Until that moment, rape was no different. I knew rape existed, that it was horrible and sickening, but it was a distant reality. I had never seen a person’s face who was reliving it. I had never seen how a person carried it with them, how it hovered. I had never heard it recounted by someone I cared about.
And then, all of a sudden, I had.
Barriers came crashing down, a world was changed, and soon, as more friends of mine told me their experiences throughout the years, I understood that rape was not distant at all, but a reality near me all the time. There was an underbelly in the world I was living in, one that wasn’t acknowledged by man, one that seemed to be pushed down in order to convince those unaffected that it was no different than war in a distant country. Important but impossible to connect with psychologically.
I’m was sitting in yeshiva. I had arrived a month ago, and I was still getting acclimated to this world. I had gone from being surrounded by my liberal, funky, creative friends to being surrounded by Jews who care about religion!
There were so many realities that punctured for me that year. I started spending time visiting and writing about settlers, a world I had previously seen as “the enemy”, but whose humanity I now was forced to acknowledge. I spent time visiting Sderot during the Gaza war, running into bomb shelters every few minutes as rockets rained down. I ate Shabbat meals in Mea Shearim, a neighborhood that used to represent the opposite of everything I believed in (it’s the neighborhood that has “modesty signs” and which is known for being anti-Zionist and incredibly religious), but where I found an incredible beauty and sensitivity among its inhabitants.
I had lived all my life surrounded by a certain kind of person, and to be thrust into a world of utterly different people was perhaps one of the healthiest experiences of my life. I was forced to recognize the humanity, the value, and the power of people I had never had to before.
It’s quite a thing to have your reality punctured. To have your comfort taken away, your assumptions reevaluated.

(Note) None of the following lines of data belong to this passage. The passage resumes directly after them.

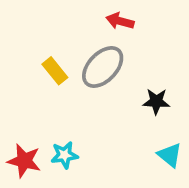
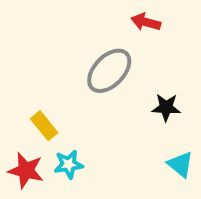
red arrow: (120, 21) -> (146, 22), moved
yellow rectangle: (55, 71) -> (44, 126), moved

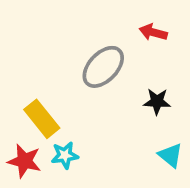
red arrow: (146, 22) -> (153, 32), moved
yellow rectangle: (44, 126) -> (42, 119), size x1.4

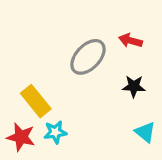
red arrow: (153, 32) -> (131, 41), moved

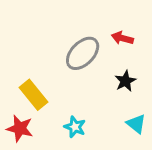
black star: (134, 86) -> (125, 81), turned -30
cyan star: (55, 132) -> (75, 127), moved, turned 30

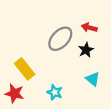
black star: (125, 81) -> (86, 50), moved
cyan triangle: (136, 124) -> (93, 79), moved

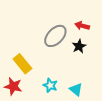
cyan triangle: (93, 79) -> (76, 89), moved

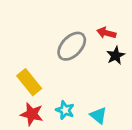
black star: (79, 46) -> (116, 56), moved
red star: (13, 86) -> (32, 114), moved

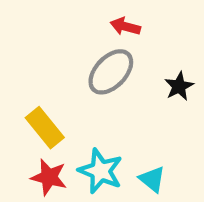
red arrow: (106, 33) -> (125, 26), moved
cyan star: (65, 110) -> (101, 171), size x1.5

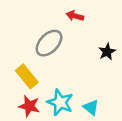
gray ellipse: (111, 72) -> (49, 43), moved

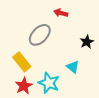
red star: (29, 106) -> (24, 86), turned 30
cyan triangle: (91, 107) -> (73, 67), moved

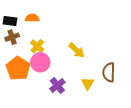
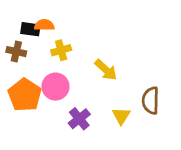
black rectangle: (10, 21) -> (30, 29), moved
brown cross: (12, 37) -> (16, 52), turned 32
yellow cross: (37, 46) -> (61, 50), moved, turned 32

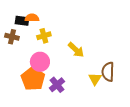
orange pentagon: (25, 95) -> (33, 79), moved
yellow triangle: (121, 116) -> (95, 79), moved

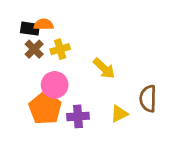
brown cross: (12, 37) -> (34, 49), moved, turned 32
yellow triangle: (95, 79) -> (119, 114), moved, turned 32
purple cross: (57, 85) -> (78, 116), turned 35

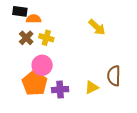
black rectangle: (30, 29) -> (20, 11), moved
yellow cross: (60, 49) -> (46, 38), turned 32
yellow arrow: (104, 68) -> (97, 27), moved

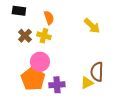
orange semicircle: (34, 19) -> (49, 18), moved, turned 72
brown semicircle: (114, 76) -> (97, 72), moved

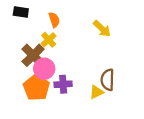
brown cross: (25, 36) -> (33, 55), moved, size x1.5
yellow cross: (44, 36) -> (49, 40), turned 32
purple cross: (57, 85) -> (63, 84), moved

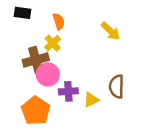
brown cross: (33, 55) -> (36, 60), turned 30
orange pentagon: (36, 88) -> (36, 111), moved
yellow triangle: (96, 92) -> (91, 100), moved

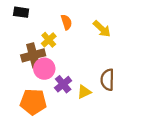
orange semicircle: (59, 21) -> (66, 22), moved
purple cross: (68, 91) -> (63, 84), turned -35
orange pentagon: (36, 111) -> (33, 102), turned -30

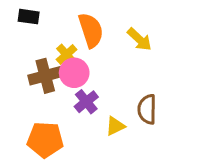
orange semicircle: (66, 22) -> (91, 30), size x1.6
pink circle: (44, 69) -> (74, 73), moved
purple cross: (63, 84) -> (86, 102), moved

I think, more often than not, we tend to see our bubble invaded as a negative thing. It seems that when people talk about rape or homosexuality or race, that those around them get offended. We have an instinctive reaction to words like “rape culture” because they imply our complicity in a world that is destructive and painful to others.
And I think that’s why I reacted in such a silly way to my gay friend. I had been perfectly fine theoretically accepting gay people, but having one as a friend upended that thought. I didn’t actually accept gay people when I was forced to. It took time and education and connection.

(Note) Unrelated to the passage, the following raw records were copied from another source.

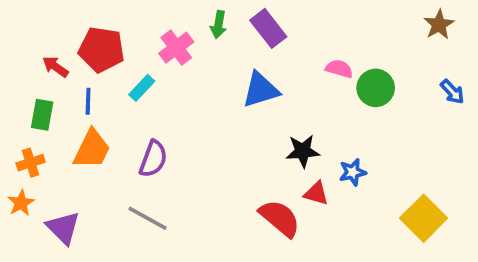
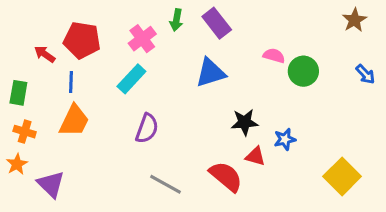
cyan rectangle: (142, 88) -> (131, 79), moved, size x1.4
green rectangle: (42, 115) -> (18, 93), moved
purple semicircle: (153, 159) -> (147, 128), moved
orange cross: (31, 163) -> (25, 132), turned 35
gray line: (148, 218) -> (166, 184), moved

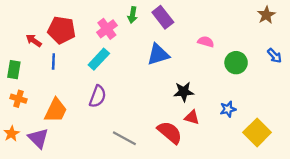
green circle: (303, 71) -> (236, 63), moved
orange trapezoid: (74, 121) -> (56, 110), moved
purple semicircle: (147, 128) -> (98, 96), moved
blue star: (285, 139) -> (228, 109), moved
orange star: (17, 164) -> (12, 134), moved

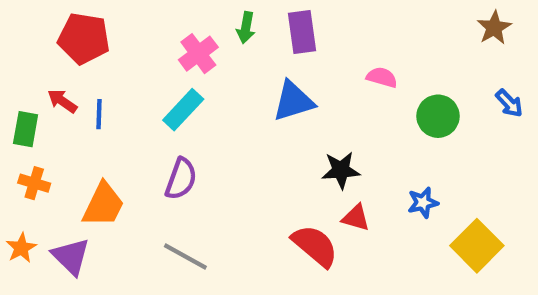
purple rectangle: (163, 17) -> (302, 32), turned 30
red pentagon: (62, 30) -> (84, 38), moved
red arrow: (34, 41) -> (62, 101), moved
gray line: (124, 138) -> (185, 257), moved

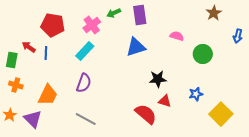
green arrow: (246, 28) -> (114, 13), turned 56
brown star: (494, 28) -> (214, 13), moved
red pentagon: (84, 38) -> (53, 25), moved
blue arrow: (509, 103) -> (238, 36), moved, turned 56

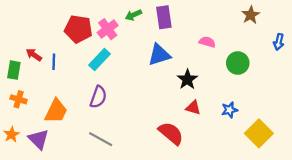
red pentagon: (53, 25) -> (78, 29), moved
black star: (158, 79) -> (187, 79), moved, turned -30
red triangle: (165, 101) -> (193, 108), moved

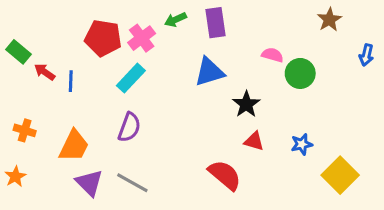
green circle: (238, 63) -> (300, 73), moved
green rectangle: (14, 70) -> (18, 52), moved, turned -60
purple triangle: (39, 139) -> (89, 183), moved

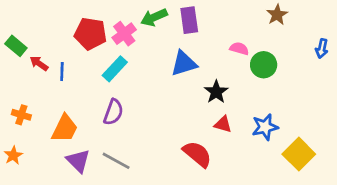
green arrow: (175, 20) -> (154, 17), size x1.4
brown star: (329, 20) -> (277, 15), moved
blue star: (302, 144) -> (265, 127), size x1.4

I didn’t really care about sexual assault until I had to face it in a person near me. Yes, I thought it was horrifying, but I felt absolutely no need until that moment to do anything about it, speak up about it, or even care about it.

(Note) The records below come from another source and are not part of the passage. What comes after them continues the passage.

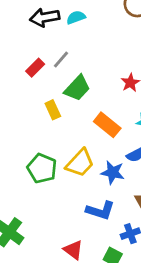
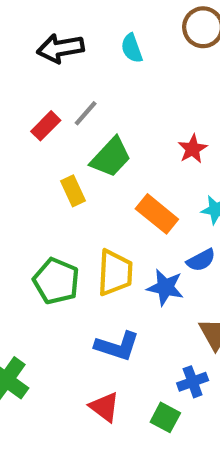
cyan semicircle: (76, 17) -> (132, 48), moved, turned -90
yellow trapezoid: (80, 163) -> (115, 273), turned -40
blue L-shape: (100, 211) -> (117, 346), moved

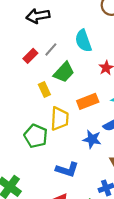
cyan semicircle: (132, 48) -> (83, 41), moved, size x1.5
orange rectangle: (157, 214) -> (88, 101), turned -60
yellow trapezoid: (115, 273) -> (60, 119), moved

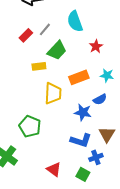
yellow rectangle: (44, 89) -> (39, 66), turned -72
green pentagon: (36, 136) -> (30, 126), moved
blue L-shape: (67, 170) -> (81, 140), moved

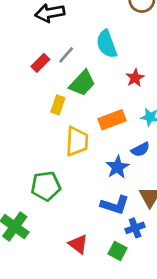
yellow rectangle: (39, 66) -> (58, 105), turned -64
blue star: (83, 112) -> (117, 167), turned 30
green pentagon: (30, 126) -> (46, 186), turned -30

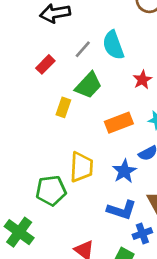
gray line: (66, 55) -> (83, 49), moved
yellow trapezoid: (77, 141) -> (81, 167), moved

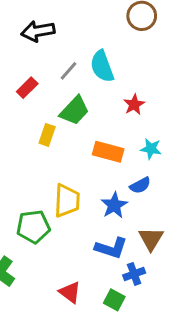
orange rectangle: (119, 123) -> (108, 152), turned 36

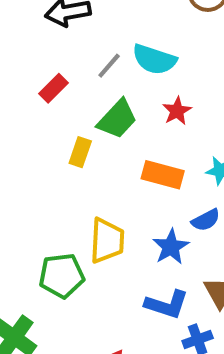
cyan semicircle: (102, 66) -> (154, 59), turned -52
red star: (134, 104) -> (177, 111), moved

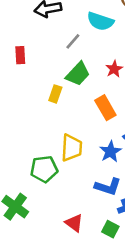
cyan semicircle: (154, 59) -> (100, 21), moved
red rectangle: (53, 88) -> (20, 55), moved, turned -48
orange rectangle: (163, 175) -> (105, 108), turned 45

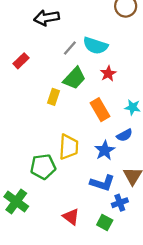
cyan semicircle: (100, 21) -> (95, 46), moved
red rectangle: (20, 55) -> (21, 61), turned 49

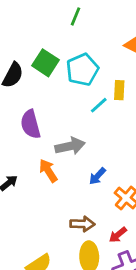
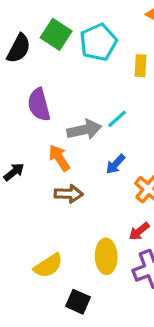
cyan line: (99, 105) -> (117, 119), moved
brown arrow: (82, 224) -> (69, 194), moved

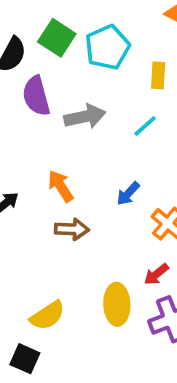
purple semicircle: (39, 105) -> (36, 96), moved
cyan line: (117, 119) -> (145, 126), moved
gray arrow: (84, 130) -> (85, 117), moved
black square: (78, 302) -> (25, 359), moved

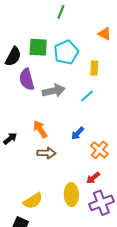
green square: (57, 38) -> (38, 47), turned -30

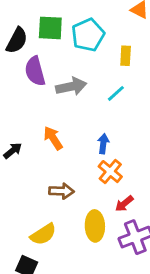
blue arrow: (78, 133) -> (103, 144), turned 144
orange cross: (99, 150) -> (110, 172), moved
brown arrow: (46, 153) -> (61, 191), moved

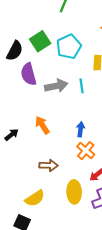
green square: (50, 28) -> (40, 41), turned -36
cyan line: (116, 93) -> (82, 86), moved, turned -56

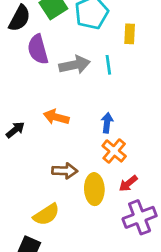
orange arrow: (42, 125) -> (56, 117), turned -42
yellow ellipse: (74, 192) -> (94, 189), moved

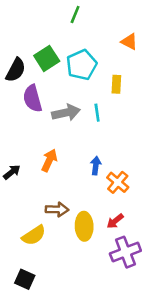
orange arrow: (56, 117) -> (49, 160), turned 100
orange cross: (114, 151) -> (118, 182), moved
yellow semicircle: (46, 215) -> (34, 235), moved

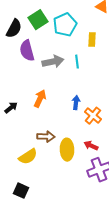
red arrow: (115, 221) -> (91, 146), turned 64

And, honestly, I didn’t really value anything conservative, traditional, or religious (in the organized religion sense) until I went to yeshiva in Israel.
It’s easy to be theoretically accepting of others. It’s simple to say you aren’t racist, or a homophobe, or against the wrongs of the world.
Reality puncturing forces us to evaluate what we say, however. It forces us to see the world in a deeper, richer, and truer way. And while the instinct at first is to almost always ignore that puncturing, or to even fight back against it, it is the one way we can truly push ourselves to be more understanding and accepting of those whose experiences differ from our own.
When we understand the overall concept of the power of allowing ourselves to be vulnerable to have our realities upended, then we can harness that truth. We can thrust ourselves into situations that force us to speak to more people who are different from us. We can remind ourselves not to be so reactive every time someone tells us we don’t have the whole truth about the world.
We can, in other words, puncture our own reality.